For much of Vladimir Putin’s large-scale occupation, the Russian state tolerated and at times encouraged radical formations that could mobilize fighters quickly and demonstrate uncompromising zeal. Units like Española were militarily and ideologically useful and represented a pure, street-level patriotism that complemented official propaganda.
Approved by the UK and EU, Española took part in some of Russia’s bloodiest attacks on Ukrainian cities, including the battles of Mariupol and Bakhmut.
But it also served its purpose away from the front lines. Bringing together football hooligans from Russia’s biggest football clubs, Española ran a particularly effective promotional campaign and managed to intersect with Russian sports culture and wider social life.

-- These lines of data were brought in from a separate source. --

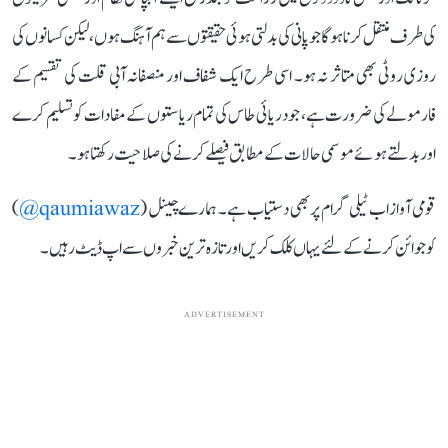
کی طرف منتقل کرنا ہوگا جو پانی کی بدلتی ہوئی حقیقتوں سے ہم آہنگ ہوں، لیکن کسانوں کی
روزی روٹی بھی متاثر نہ ہو۔ اسی طرح ایک شفاف اور منصفانہ آبی قلت کی تقسیم کے
فارمولے کی ضرورت ہے، جو دریائی طاس کی تمام ریاستوں کے مفادات کو تسلیم کرے
اور بدلتے ہوئے موسمی حالات کے مطابق فیصلے کرنے کی صلاحیت رکھتا ہو۔
قومی آواز اب ٹیلی گرام پر بھی دستیاب ہے۔ ہمارے چینل (
qaumiawaz@
)
کو جوائن کرنے کے لئے یہاں کلک کریں اور تازہ ترین خبروں سے اپ ڈیٹ رہیں۔
ADVERTISEMENT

The group attracted prominent former athletes as poster children; among them was former Russian football player Andrei Solomatin, who joined the union in 2022. Images of the group also appeared at major sporting events: Española symbols were displayed and patches affiliated with the unit were worn during a popular CSKA Moscow ice hockey match.
But tolerance for irregular units operating outside the main chain of command, such as Española, narrowed sharply after June 2023, when Yevgeny Prigozhin’s Wagner mercenary group rebelled, briefly seizing a military headquarters and sending an armed contingent to Moscow.
Although the rebellion collapsed within hours, it was the most serious challenge to Putin’s rule in decades. Two months later Prigozhin was killed in a plane crash seen by western officials as retaliation on the orders of the Kremlin. Since then, Russia’s security apparatus has moved systematically to reassert control.
Independent armed formations were either disbanded or incorporated into the regular army. Prominent ultranationalist critics have been silenced: Former commander Igor Girkin was jailed last year on extremism charges for attacking Russia’s military leadership and mocking the war effort.
The same fate awaited Española, who suddenly announced his disbandment in October and that his units would be integrated into Russia’s regular army. Two months later its founder died.
“Orlov’s death is an example of how out-of-control radicals are once again eliminated, following the same logic as Prigozhin’s dismissal,” said Moscow-based political analyst Andrei Kolesnikov.
Kolesnikov said the apparent murder was intended to serve as “a warning to deter others from pursuing an independent path,” especially given the possibility of large numbers of angry and armed men returning from the front if ongoing peace talks pave the way for an end to the war.
It looks like the message has arrived. Of the hundreds of influential pro-war bloggers, very few have commented publicly on the circumstances surrounding Orlov’s death, most have remained silent.
Española also published a carefully worded statement on Telegram: “We cannot miss that many people are interested in the causes of the Spaniard’s death – and so are we.” However, the group urged its supporters to await the results of the official investigation.
Kolesnikov noted that the decision to allow Orlov to be buried in the Cathedral of Christ the Savior in Moscow nevertheless reflects one of the fundamental paradoxes of wartime Russia.
“Radical fanatics are celebrated, celebrated and mourned in the holiest of places,” Kolesnikov said. “They can only be eliminated when they go beyond the narrow limits set by the state.”
Kolesnikov argued that the Kremlin applied the same logic to Prigozhin. Although the Russian president disowned Prigozhin for his betrayal, he was also careful not to diminish the role of the warlord or his fighters in the war in Ukraine, wary of angering their many admirers.
Prigozhin’s monument, located in one of the most tourist-attracting areas of Moscow, only 300 meters from Red Square, was left untouched. “Russians are free to keep alive the memory of men like Prigozhin by any means necessary,” Kolesnikov said. “But the message is clear: Do not claim power, even a small share.”